Earlier depictions were less so. Lacking both the ability and the interest to create a realistic vision, early depictions seem to have an almost fairytale quality. For example, a mosaic of the subject, composed around the year 500 for the Arian church of Sant’ Apollinare Nuovo in Ravenna shows Jesus, depicted in larger-than-life-size (to underline His divine status), standing with a slightly smaller disciple, while the friends of the paralytic lower him from the roof of a building. The paralytic and his friends are represented as extremely small figures, indicating their simple human status.  Moreover, the imprecise perspective in which the building is depicted makes it difficult to tell whether the paralyzed man is being lowered to the inside of the building or to the outside.

Jesus Healing the Paralytic
Byzantine, c. 500
Ravenna, Sant' Apollinare Nuovo

A very similar scene is found in a 12th-century pictorial Bible from the Abbey of St. Bertin in France. Again we see a cut-away view of the house, in which a giant-sized Jesus sits, addressing a crowd of smaller figure. Through the hole in the roof, which resembles a chimney, two men lower the paralytic. But the two men are so nearly obscured by what appear to be towers that the overall first impression makes it seem as if the paralytic is descending from above without assistance.

Christ Healing the Paralytic
From a Pictorial Bible
France (St. Omer), c. 1190-1200
The Hague, Koninklijk Bibliotheek
MS KB 76 F 5, fol. 14r (detail)


In the mosaics decorating the cathedral of Monreale in Sicily, executed around 1200, the hole in the roof has completely disappeared and the friends appear to lower the invalid, on his bed, from the edge of the roof, almost as if the building had a Roman-style atrium.  Also of note is the fact that Jesus no longer appears to be as big as the house.  He has assumed more human dimensions.

 
Christ Healing the Paralytic
Sicilian, c. 1200
Monreale, Cathedral


This demonstrates that, although we often think of Byzantine influence as being anti-naturalistic, more abstract and symbolic, here the later Byzantine style brings a greater naturalism than we see in the nearly contemporary work from the Abbey of St. Bertin.


A later, 15th century work, the Meditationes vitae Christi, illustrated by the Master of the Harvard Hannibal, and made for King Henry V of England around 1420, places the hole in the roof, but sets the descent, somewhat illogically, outside the house. This represents a period in which the artist appears to be struggling with the correct use of perspective.


Mast of the Harvard Hannibal, Christ Healing the Paralytic
From Meditationes vitae Christ by Pseudo-Bonaventure
French (Paris), c. 1420
London, British Library
MS Royal 20 B IV, fol.v59v


By the turn of the 17th century perspective difficulties had been overcome and the indoor location of the event could be presented properly. This can be illustrated by the work of two Flemish artists, Marten de Vos and Anton Wierix, done for Catholic editions of the Bible around 1600.3   Typical of the style prevalent at the time, the compositions are crowded and somewhat difficult to read, particularly the de Vos.

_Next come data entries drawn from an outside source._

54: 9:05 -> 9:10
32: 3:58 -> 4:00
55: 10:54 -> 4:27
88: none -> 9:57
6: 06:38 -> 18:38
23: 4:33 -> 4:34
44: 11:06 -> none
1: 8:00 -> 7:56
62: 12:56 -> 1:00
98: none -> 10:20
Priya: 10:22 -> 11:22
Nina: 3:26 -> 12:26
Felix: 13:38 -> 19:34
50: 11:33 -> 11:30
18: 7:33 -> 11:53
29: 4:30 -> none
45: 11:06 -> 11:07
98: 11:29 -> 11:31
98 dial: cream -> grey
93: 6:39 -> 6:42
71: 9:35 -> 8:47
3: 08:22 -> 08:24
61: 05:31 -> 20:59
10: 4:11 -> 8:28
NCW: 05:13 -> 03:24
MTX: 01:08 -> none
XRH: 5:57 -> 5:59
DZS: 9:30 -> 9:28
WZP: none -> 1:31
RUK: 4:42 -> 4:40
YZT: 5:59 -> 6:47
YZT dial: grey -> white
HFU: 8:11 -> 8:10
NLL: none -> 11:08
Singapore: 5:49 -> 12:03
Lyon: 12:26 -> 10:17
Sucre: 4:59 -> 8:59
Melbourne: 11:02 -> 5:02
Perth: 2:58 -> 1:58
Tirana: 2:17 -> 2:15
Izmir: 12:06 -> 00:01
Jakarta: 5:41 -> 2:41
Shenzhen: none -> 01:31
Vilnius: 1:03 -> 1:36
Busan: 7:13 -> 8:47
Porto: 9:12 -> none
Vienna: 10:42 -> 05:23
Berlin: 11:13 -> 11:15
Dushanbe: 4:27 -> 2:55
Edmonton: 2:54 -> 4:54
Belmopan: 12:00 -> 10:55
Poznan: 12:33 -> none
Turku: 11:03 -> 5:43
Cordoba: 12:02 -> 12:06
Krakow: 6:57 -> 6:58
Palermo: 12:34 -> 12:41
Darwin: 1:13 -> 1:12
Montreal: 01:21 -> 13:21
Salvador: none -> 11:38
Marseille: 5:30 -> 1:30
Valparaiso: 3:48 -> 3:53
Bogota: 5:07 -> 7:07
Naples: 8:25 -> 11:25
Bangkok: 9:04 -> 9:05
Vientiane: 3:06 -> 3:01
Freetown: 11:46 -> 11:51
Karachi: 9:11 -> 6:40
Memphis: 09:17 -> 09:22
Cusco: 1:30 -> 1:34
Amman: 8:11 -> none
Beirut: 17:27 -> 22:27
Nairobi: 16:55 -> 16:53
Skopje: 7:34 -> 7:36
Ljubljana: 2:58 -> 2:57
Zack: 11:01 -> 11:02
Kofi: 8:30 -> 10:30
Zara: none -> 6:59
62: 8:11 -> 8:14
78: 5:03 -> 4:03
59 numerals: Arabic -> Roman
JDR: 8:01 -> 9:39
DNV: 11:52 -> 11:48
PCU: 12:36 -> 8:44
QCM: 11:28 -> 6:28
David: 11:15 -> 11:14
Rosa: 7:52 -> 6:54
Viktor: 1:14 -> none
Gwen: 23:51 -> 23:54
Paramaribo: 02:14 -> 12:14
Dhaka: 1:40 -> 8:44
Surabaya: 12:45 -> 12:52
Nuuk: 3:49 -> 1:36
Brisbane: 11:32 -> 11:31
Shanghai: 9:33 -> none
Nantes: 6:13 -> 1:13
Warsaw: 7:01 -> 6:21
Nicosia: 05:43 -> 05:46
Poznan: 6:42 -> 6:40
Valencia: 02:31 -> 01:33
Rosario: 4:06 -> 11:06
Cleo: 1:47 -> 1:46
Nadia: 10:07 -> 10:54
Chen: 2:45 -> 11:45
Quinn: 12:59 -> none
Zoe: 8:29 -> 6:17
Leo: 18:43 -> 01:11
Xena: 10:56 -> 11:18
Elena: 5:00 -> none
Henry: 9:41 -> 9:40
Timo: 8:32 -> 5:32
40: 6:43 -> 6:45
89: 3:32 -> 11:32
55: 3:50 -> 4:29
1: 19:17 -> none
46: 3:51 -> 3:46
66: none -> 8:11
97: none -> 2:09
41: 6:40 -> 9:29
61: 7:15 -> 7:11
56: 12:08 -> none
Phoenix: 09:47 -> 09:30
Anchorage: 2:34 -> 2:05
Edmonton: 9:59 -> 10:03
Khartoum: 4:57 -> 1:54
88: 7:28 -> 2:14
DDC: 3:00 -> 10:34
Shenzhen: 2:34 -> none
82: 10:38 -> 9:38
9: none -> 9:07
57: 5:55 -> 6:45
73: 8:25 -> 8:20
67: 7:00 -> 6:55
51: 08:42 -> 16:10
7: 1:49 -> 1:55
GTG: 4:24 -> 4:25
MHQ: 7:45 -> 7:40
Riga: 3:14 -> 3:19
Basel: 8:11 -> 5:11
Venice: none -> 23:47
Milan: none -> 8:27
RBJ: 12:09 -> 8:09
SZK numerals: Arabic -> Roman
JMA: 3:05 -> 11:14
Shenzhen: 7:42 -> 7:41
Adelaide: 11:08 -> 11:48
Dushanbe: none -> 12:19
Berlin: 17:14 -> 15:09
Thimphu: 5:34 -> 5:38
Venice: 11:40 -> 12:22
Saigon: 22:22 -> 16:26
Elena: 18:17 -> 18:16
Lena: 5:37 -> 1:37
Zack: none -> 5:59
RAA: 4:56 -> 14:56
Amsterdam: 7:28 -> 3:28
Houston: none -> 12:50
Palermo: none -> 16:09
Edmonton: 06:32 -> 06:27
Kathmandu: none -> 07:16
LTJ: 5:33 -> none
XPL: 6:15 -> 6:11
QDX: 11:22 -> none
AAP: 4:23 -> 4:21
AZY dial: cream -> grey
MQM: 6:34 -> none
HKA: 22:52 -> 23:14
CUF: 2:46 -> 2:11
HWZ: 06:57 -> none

But it is clearly obvious that the invalid has been lowered from the opening in the roof.

Anton Wierix, Christ Healing the Paralytic
From Evangelicae historiae imagines byJerome Nadal
Flemish, c. 1593-1595
London, Trustees of the British Museum


Marten de Vos, Christ Healing the Paralytic
Flemish, c. 1600
Bolton (England), Bolton Museum

It remained for the late 19th-century painter, Tissot, to present us with a dramatic, readable and realistic image.

© M. Duffy, 2012
_______________________________
*  Excerpts from the Lectionary for Mass for Use in the Dioceses of the United States of America, second typical edition © 2001, 1998, 1997, 1986, 1970 Confraternity of Christian Doctrine, Inc., Washington, DC. Used with permission. All rights reserved. No portion of this text may be reproduced by any means without permission in writing from the copyright owner.

1.  See http://en.wikipedia.org/wiki/Douay%E2%80%93Rheims_Bible.  For a discussion of how the Douay-Rheims translation was influential in the Authorized Version (known as the King James Bible) see Nicolson, Adam.  God's Secretaries:  The Making of the King James Bible, New York, HarperCollins, 2003.

2.  The Holy Bible, The Catholic Press, Inc., 1950.